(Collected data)
-- Opening Marker --

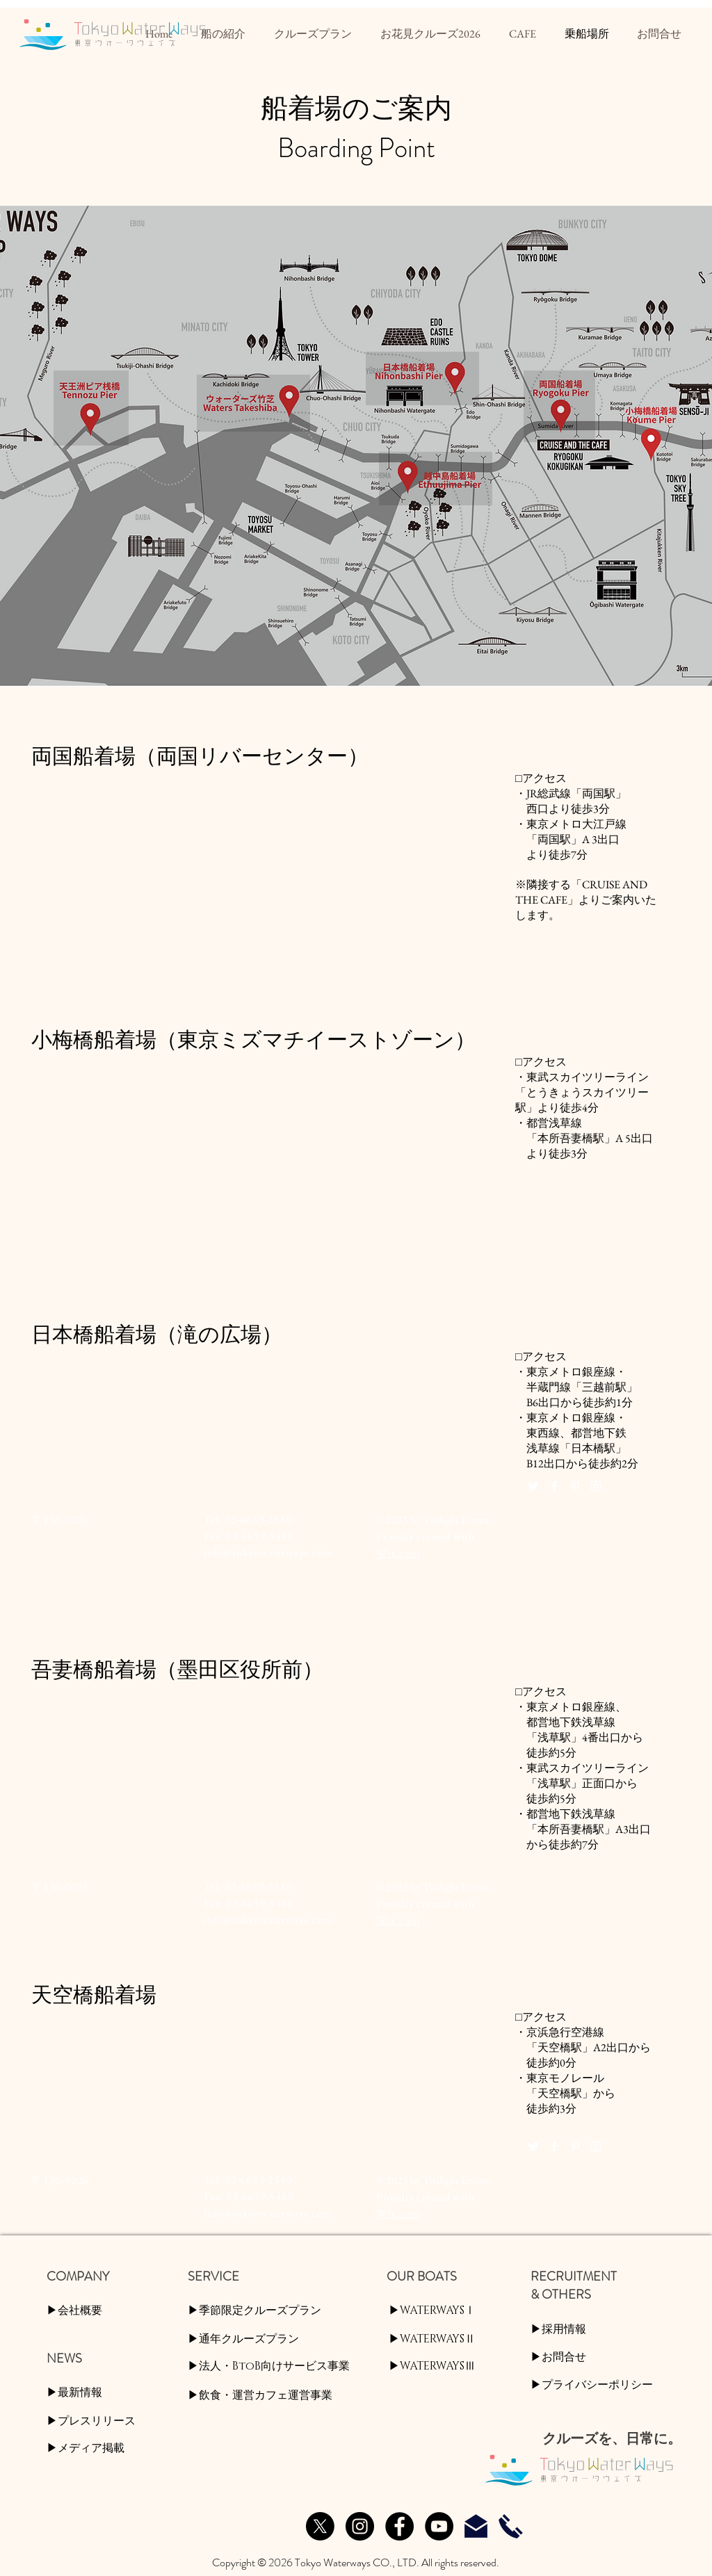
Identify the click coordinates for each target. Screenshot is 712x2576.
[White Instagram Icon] (596, 1486)
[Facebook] (399, 2526)
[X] (320, 2526)
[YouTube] (439, 2526)
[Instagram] (360, 2526)
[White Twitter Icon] (533, 1486)
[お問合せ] (476, 2526)
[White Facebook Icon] (554, 1486)
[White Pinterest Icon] (575, 1486)
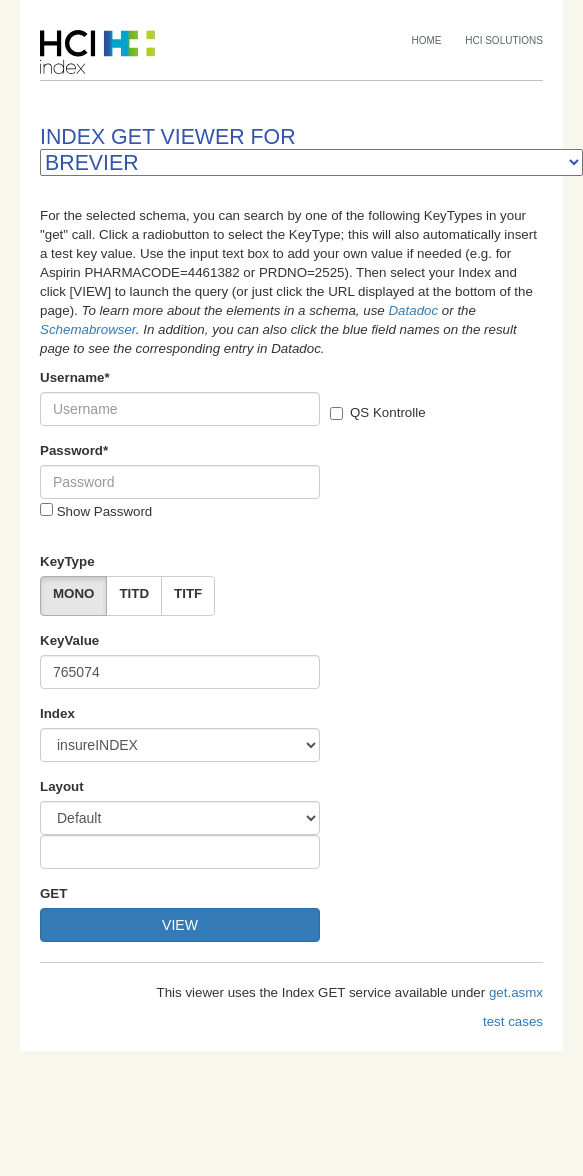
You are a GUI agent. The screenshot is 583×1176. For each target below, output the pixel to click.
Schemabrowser (88, 329)
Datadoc (413, 310)
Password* (74, 450)
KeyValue (69, 640)
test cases (513, 1021)
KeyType (67, 561)
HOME (427, 40)
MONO (73, 593)
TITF (188, 593)
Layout (62, 786)
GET (53, 893)
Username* (75, 377)
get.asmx (516, 992)
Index (57, 713)
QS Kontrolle (378, 412)
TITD (134, 593)
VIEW (180, 925)
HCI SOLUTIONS (504, 40)
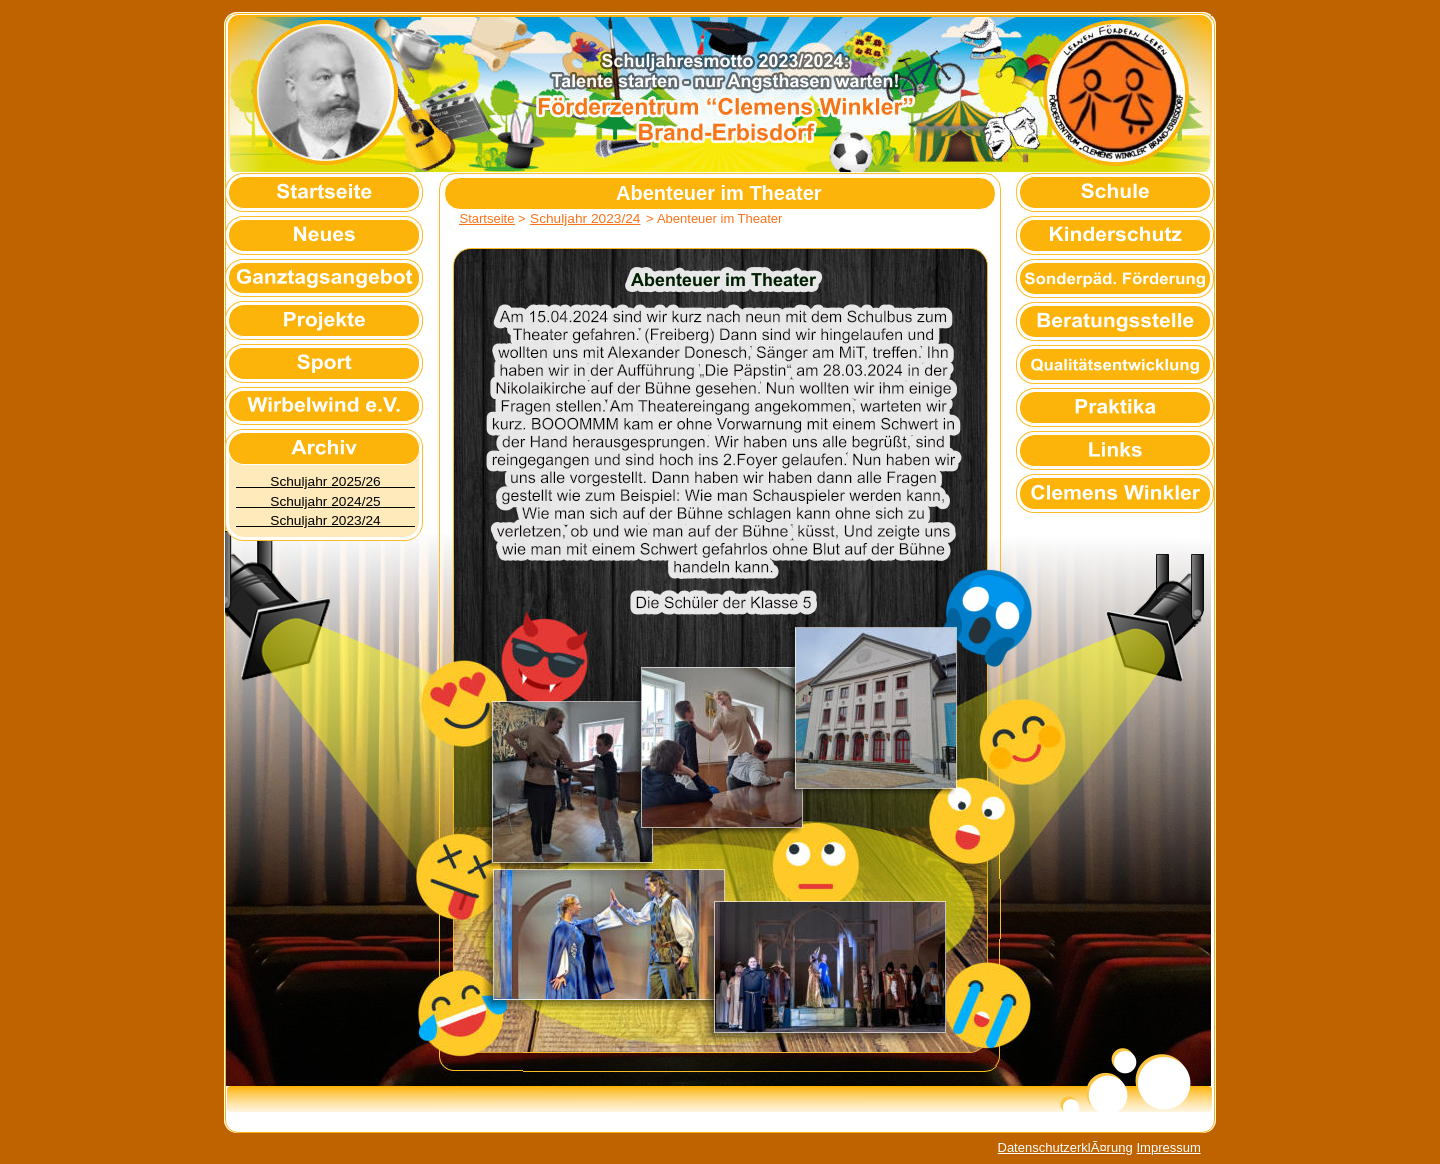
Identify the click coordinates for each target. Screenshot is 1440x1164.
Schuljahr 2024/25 (325, 501)
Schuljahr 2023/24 (325, 520)
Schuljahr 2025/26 (325, 481)
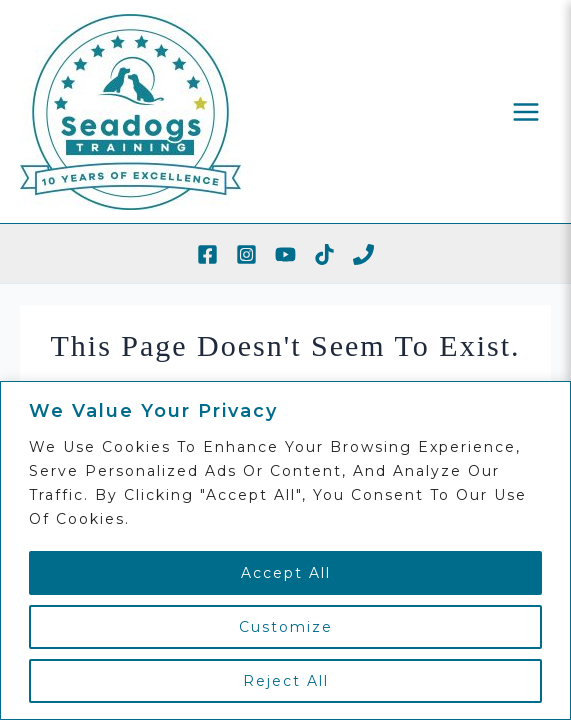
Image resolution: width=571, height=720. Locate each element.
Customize (286, 627)
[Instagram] (246, 254)
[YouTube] (285, 254)
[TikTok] (324, 254)
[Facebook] (207, 254)
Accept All (286, 573)
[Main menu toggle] (526, 111)
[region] (285, 550)
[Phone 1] (363, 254)
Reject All (286, 681)
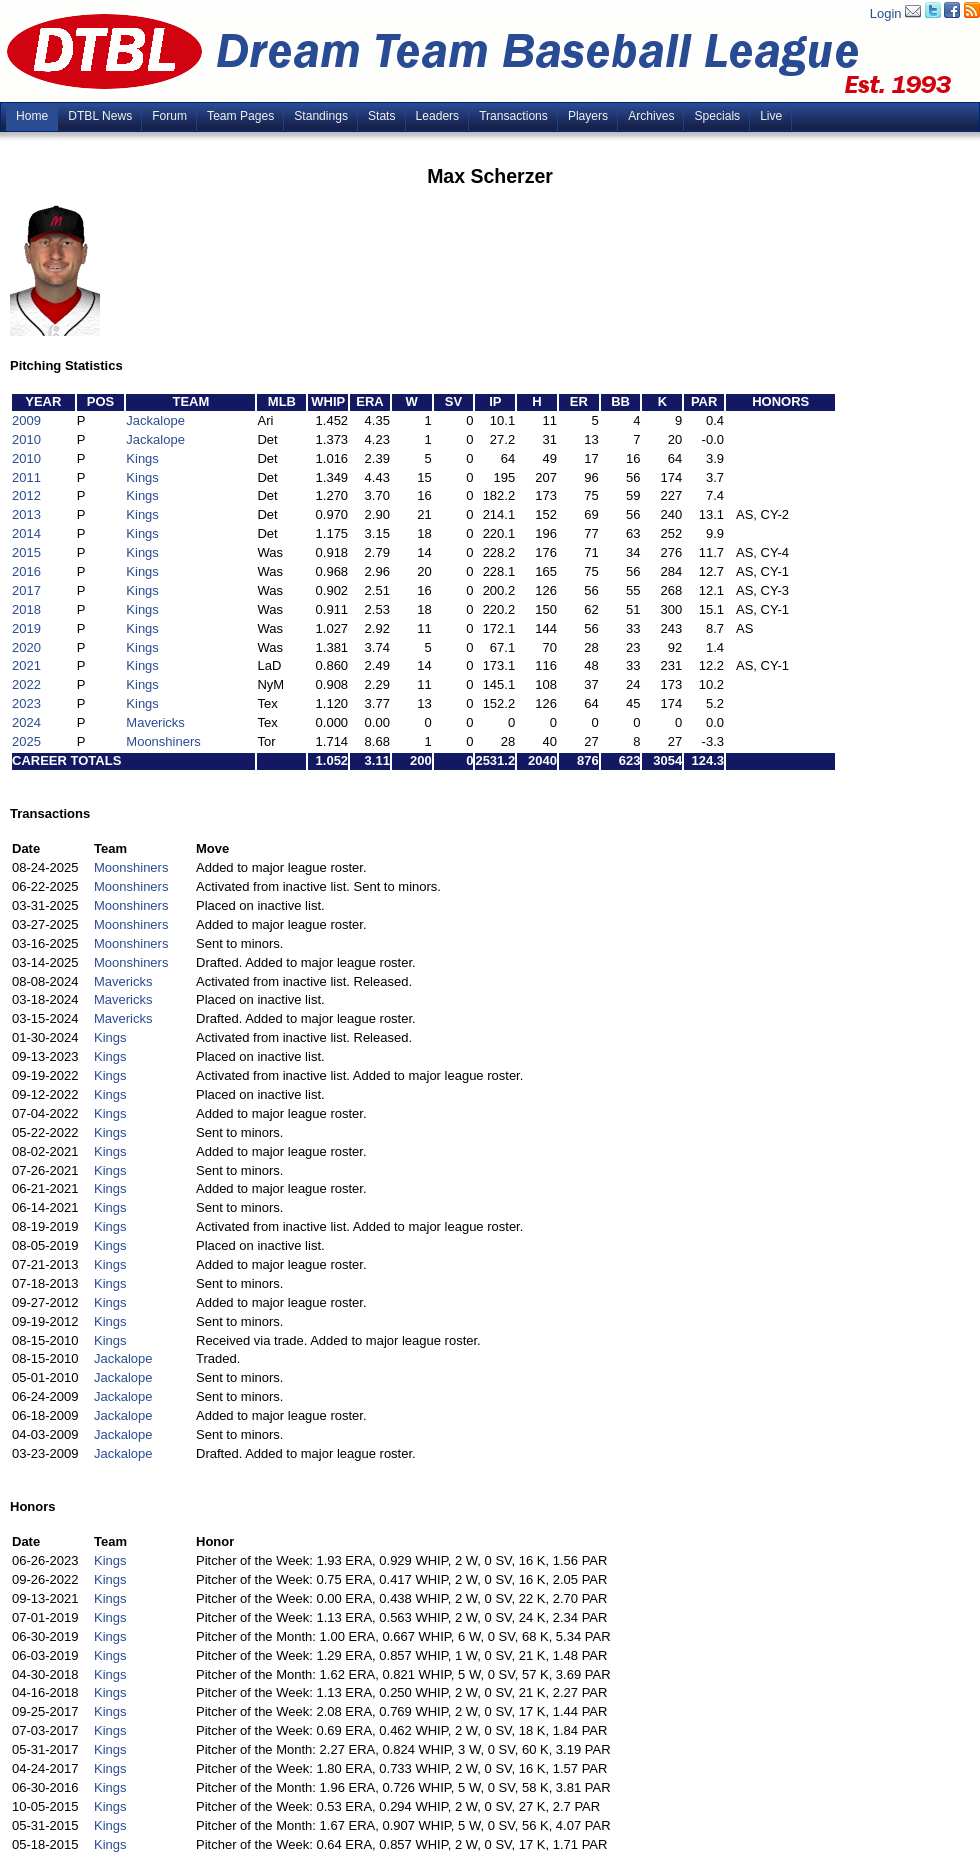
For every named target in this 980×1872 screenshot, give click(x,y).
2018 (26, 609)
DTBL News (100, 116)
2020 (26, 647)
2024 (26, 722)
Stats (382, 116)
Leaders (438, 116)
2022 (26, 684)
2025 (26, 741)
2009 (26, 420)
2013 (26, 514)
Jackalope (155, 420)
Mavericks (155, 722)
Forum (169, 116)
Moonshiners (163, 741)
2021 (26, 665)
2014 (26, 533)
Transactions (513, 116)
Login (886, 13)
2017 (26, 590)
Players (588, 116)
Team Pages (240, 116)
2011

-- Closing Marker --

TASK ITEM
From the records above, write out exactly the lines that begin at the line with "QS Kontrolle (378, 412)" and end at the line with "[region] (285, 550)". Pictures must not appear in the output.

ANSWER TO THIS EXERCISE
QS Kontrolle (378, 412)
TITD (134, 593)
VIEW (180, 925)
HCI SOLUTIONS (504, 40)
Identify the click coordinates for each target. Screenshot is 1440x1164.
Schuljahr 2024/25 (325, 501)
Schuljahr 2023/24 (325, 520)
Schuljahr 2025/26 (325, 481)
Image resolution: width=571, height=720. Locate each element.
Customize (286, 627)
[Instagram] (246, 254)
[YouTube] (285, 254)
[TikTok] (324, 254)
[Facebook] (207, 254)
Accept All (286, 573)
[Main menu toggle] (526, 111)
[region] (285, 550)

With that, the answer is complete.